"...Gold is lower in all major currencies this week. Today, gold is marginally higher over uncertainty with the Greek debt crisis as safe haven investors returned, equity markets dipped and Chinese stocks crashed..."
"....European stocks are down 1%, with investors getting more and more nervous about the complete lack of progress and increasingly entrenched positions in the Greek debt crisis negotiations. We are heading into crunch talks at the weekend and last ditch, ‘make or break’ discussions by euro zone finance ministers will resume on Saturday,...."
Yesterday’s AM LBMA Gold Price was USD 1,174.60, EUR 1,052.51 and GBP 748.80 per ounce.
Gold fell $1.30 or 0.11 percent yesterday to $1,173.10 an ounce. Silver slipped $0.03 or 0.19 percent to $15.87 an ounce.
Gold in Singapore for immediate delivery inched up 0.3 percent at $1,177.20 an ounce near the end of the day, while gold in Switzerland went a few dollars higher prior to selling pressure capped the gains and saw another correction.
Gold is lower in all major currencies this week. Today, gold is marginally higher over uncertainty with the Greek debt crisis as safe haven investors returned, equity markets dipped and Chinese stocks crashed.
Silver briefly hit a three month low at $15.50 an ounce. Palladium crashed to nearly a two-year low, seeing its largest one day fall since September, on demand concerns.
On a weekly basis, palladium is down 4.7%, its biggest weekly loss since mid January and its seventh in a row. Platinum’s actually posted the smallest weekly drop, of just 1%.
Asian and European stocks have fallen sharply. The Chinese stock market crashed 7.4% overnight. They have had the biggest two-week loss in more than 18 years and are close to entering a bear market after extending losses from their June 12 peak to 19 percent in less than three weeks.
European stocks are down 1%, with investors getting more and more nervous about the complete lack of progress and increasingly entrenched positions in the Greek debt crisis negotiations. We are heading into crunch talks at the weekend and last ditch, ‘make or break’ discussions by euro zone finance ministers will resume on Saturday,
Financial authorities and the Troika have prepared a “Plan B” to protect the euro zone from financial market turmoil. Creditors are trying to force Greece to repay the International Monetary Fund 1.6 billion euros ($1.79 billion) on Tuesday.
Some European bonds also saw losses. Italy’s 10-year bond yield rose four basis points to 2.13 percent, trimming its drop for the week to 15 basis points. The yield on equivalent-maturity Spanish debt increased two basis points to 2.09 percent.
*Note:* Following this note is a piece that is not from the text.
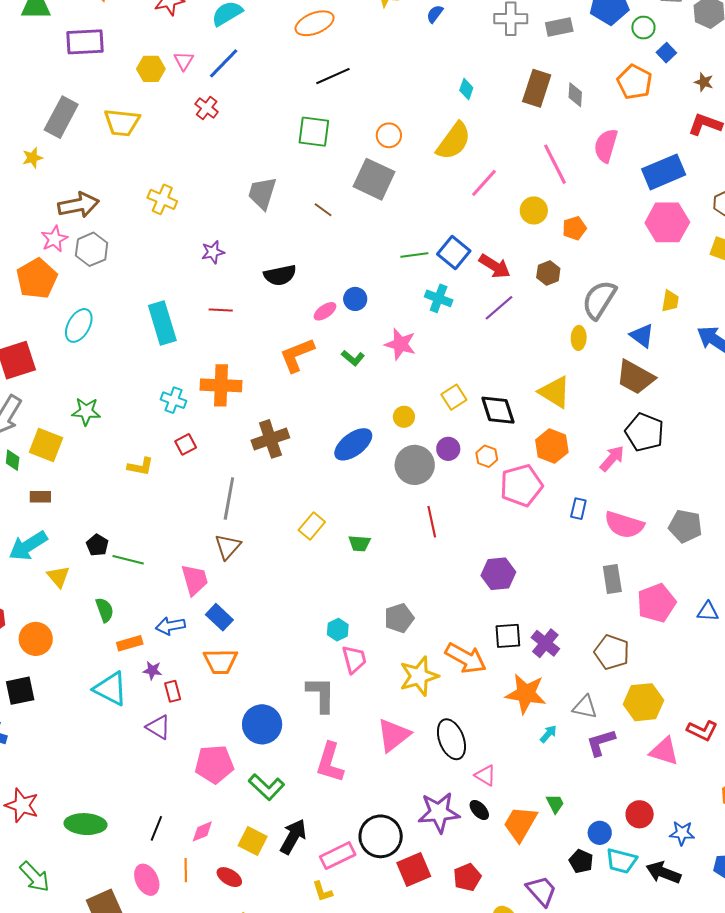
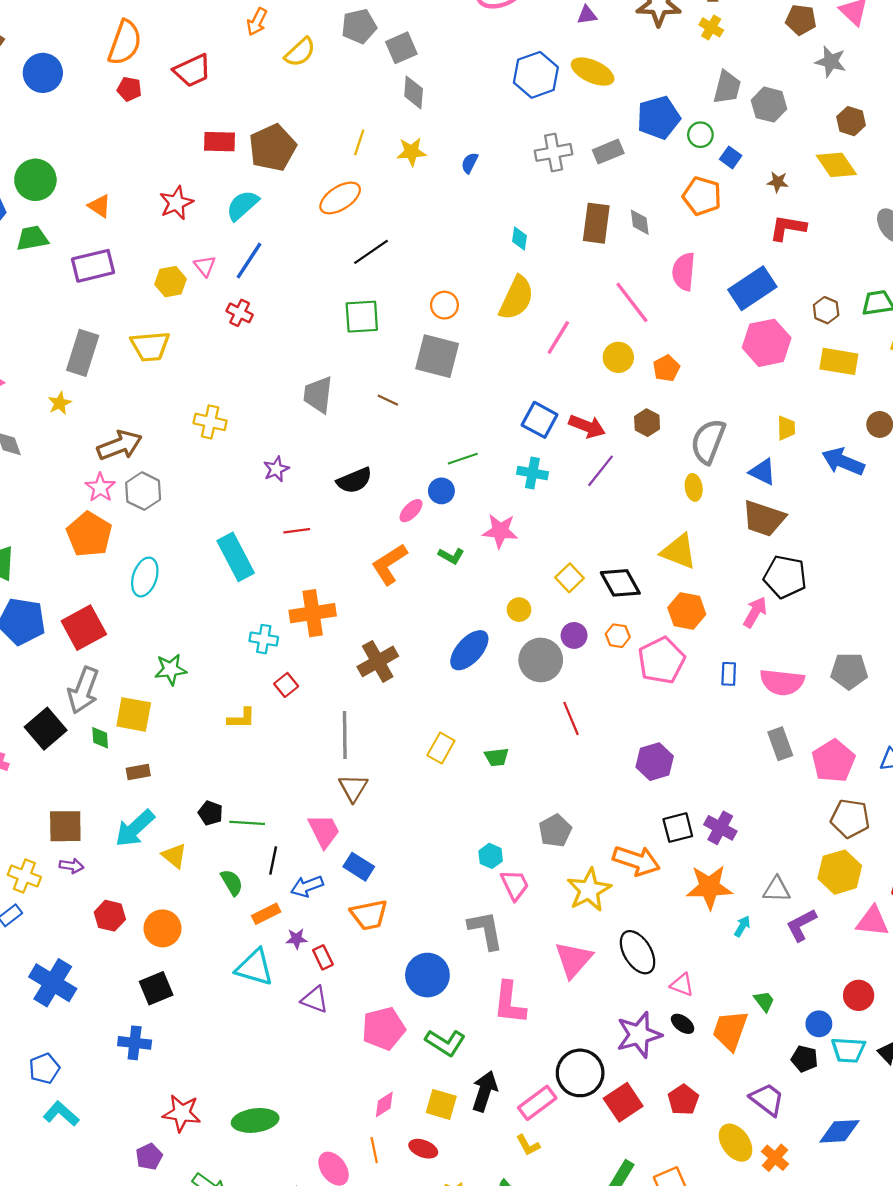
green line: (414, 255) -> (463, 459), moved
brown pentagon: (612, 652) -> (850, 818), moved
black line: (156, 828) -> (273, 861), moved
SPDR Gold Shares, the world’s largest gold backed ETF climbed 6.9 metric tonnes yesterday, its biggest one-day increase since February 2nd. That has brought the fund’s weekly inflow to 11.3 tonnes for far, also the biggest since the first week of February
The London Bullion Market Association (LBMA) said on Friday it had granted the Tokyo Commodity Exchange (TOCOM) a licence to use its Good Delivery List as part of TOCOM’s accreditation procedures. The agreement is effective from Friday, the LBMA said, adding that it has had similar deals in place with NYSE Liffe and NYMEX/CME for a number of years. More
Shanghai Gold Exchange volume climbed to a record today as prices declined incentivizing value driven Chinese buyers as Chinese stocks crashed 7.4%.
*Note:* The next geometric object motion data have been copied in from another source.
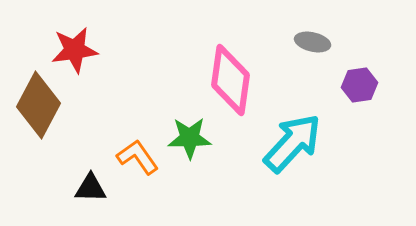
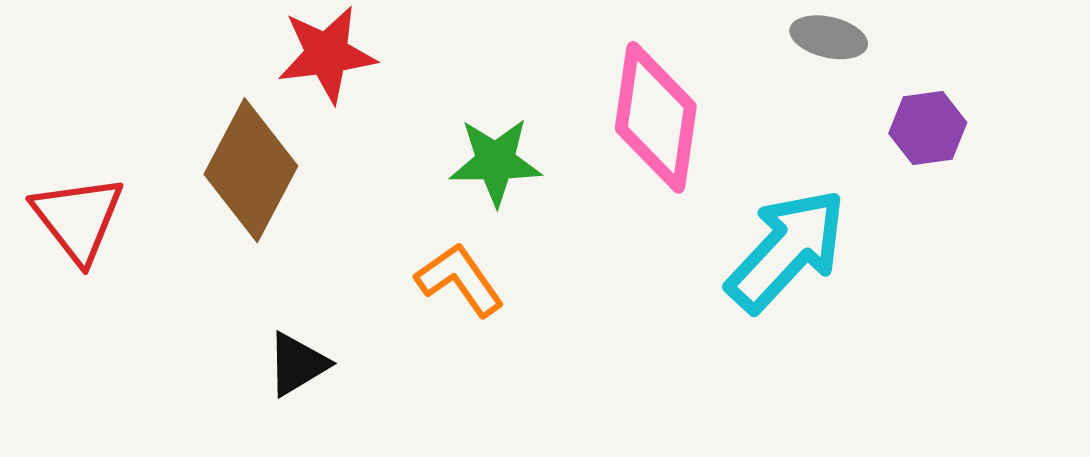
green star: (190, 138) -> (496, 162), moved
black triangle: (91, 188) -> (297, 364), moved, turned -32

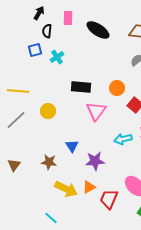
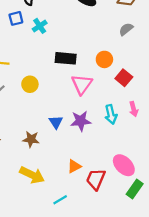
cyan arrow: (123, 139) -> (111, 114), turned -90
purple star: (95, 161) -> (81, 121), moved
yellow arrow: (66, 189) -> (32, 175), moved
cyan line: (51, 218) -> (60, 200), moved, turned -72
Volumes for bullion (99.99% purity) traded on SGE rise to a record 48.325m grams from 36.356m a day earlier, according to data compiled by Bloomberg. This exceeds the previous record of 45.717m on March 26.
In late morning European trading, gold is down 0.04 percent at $1,173.95 an ounce. Silver is off 0.47 percent at $15.81 an ounce and platinum is also down 0.36 percent at $1,077.49 an ounce.